*Extracted records:*
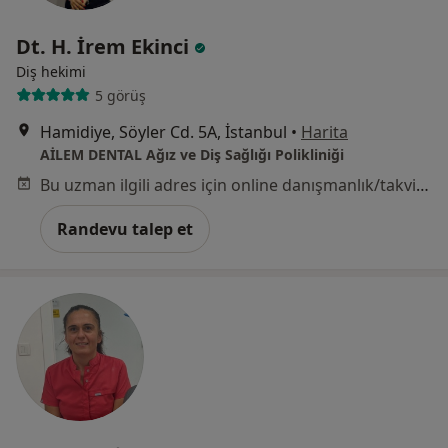
Dt. H. İrem Ekinci
Diş hekimi
5 görüş
Hamidiye, Söyler Cd. 5A, İstanbul
•
Harita
AİLEM DENTAL Ağız ve Diş Sağlığı Polikliniği
Bu uzman ilgili adres için online danışmanlık/takvim sunmuyor.
Randevu talep et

*Task goal:* Reproduce all of the entries word for word, skipping any pictures they hold.

*Answer to this exercise:*
Dt. H. İrem Ekinci
Diş hekimi
5 görüş
Hamidiye, Söyler Cd. 5A, İstanbul
•
Harita
AİLEM DENTAL Ağız ve Diş Sağlığı Polikliniği
Bu uzman ilgili adres için online danışmanlık/takvim sunmuyor.
Randevu talep et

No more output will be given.